The Future of Design & Delivery Symposium is the Center for Offsite Construction’s annual, invite-only gathering1. Each spring, a small group of industry leaders, researchers, and practitioners convenes for a working conversation about the future of construction2. Unlike traditional conferences, the symposium is intentionally small and highly participatory: discussions take place in the round, with every voice contributing to the refinement of ideas.
The purpose is clear: to advance the CfOC’s guideing framework and sharpen the research roadmap that guides our work. Each year’s dialogue strengthens the operating system for offsite construction and identifies priority projects that can accelerate the housing sector’s transition to a Configure-to-Order (CTO) marketplace.
Call for Interest – Spring 2026
Participation in the FoD&D Symposium is by invitation, but we welcome outreach from those who feel their work resonates with the themes of our research.

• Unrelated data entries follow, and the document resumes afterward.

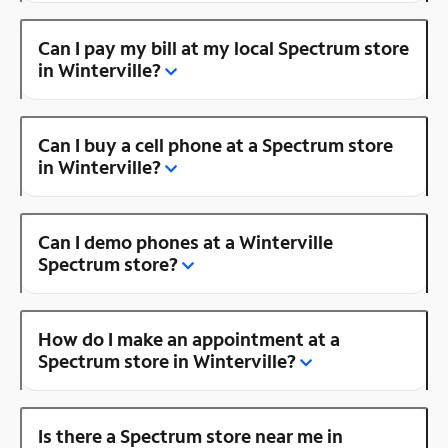
Can I pay my bill at my local Spectrum store
in Winterville?
Can I buy a cell phone at a Spectrum store
in Winterville?
Can I demo phones at a Winterville
Spectrum store?
How do I make an appointment at a
Spectrum store in Winterville?
Is there a Spectrum store near me in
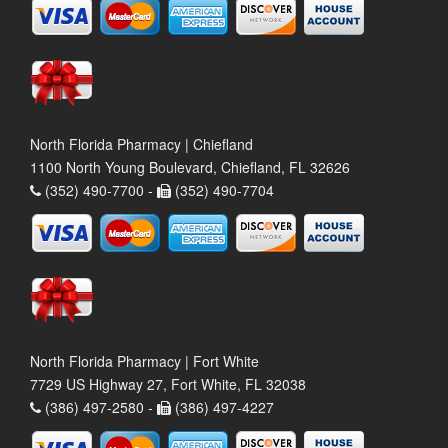
North Florida Pharmacy | Chiefland
1100 North Young Boulevard, Chiefland, FL 32626
(352) 490-7700 -
(352) 490-7704
North Florida Pharmacy | Fort White
7729 US Highway 27, Fort White, FL 32038
(386) 497-2580 -
(386) 497-4227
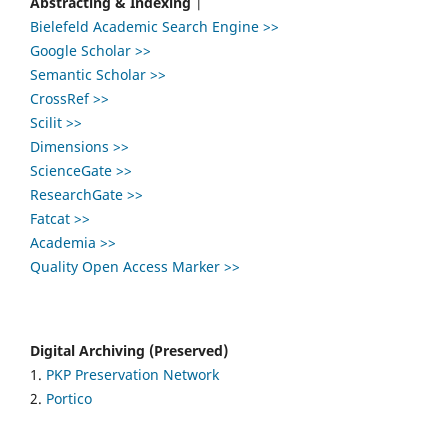
Abstracting & Indexing
|
Bielefeld Academic Search Engine >>
Google Scholar >>
Semantic Scholar >>
CrossRef >>
Scilit >>
Dimensions >>
ScienceGate >>
ResearchGate >>
Fatcat >>
Academia >>
Quality Open Access Marker >>
Digital Archiving (Preserved)
1.
PKP Preservation Network
2.
Portico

Past symposia have brought together modular manufacturers, general contractors, designers, financiers, and policymakers — all aligned in exploring how shared rules and standards can modernize the way we build.
If you would like to participate with materials, sponsor, or even co-host, we encourage you to connect with us here.
Expressions of interest help us align the symposium’s discussions with the most urgent challenges facing the housing sector.
Outcomes from March 2025

The March 2025 FoD&D Symposium, hosted at SHoP Architects in New York City, convened senior research fellows, industry advisors, and academic partners to refine the Center’s vision and research roadmap. The day was structured around three focused sessions:
Session 1: “Future of Design Thinking”
The session kicked off an energetic conversation about creating the first accredited degree in Offsite Design & Delivery — and with it, a new path to professional licensure.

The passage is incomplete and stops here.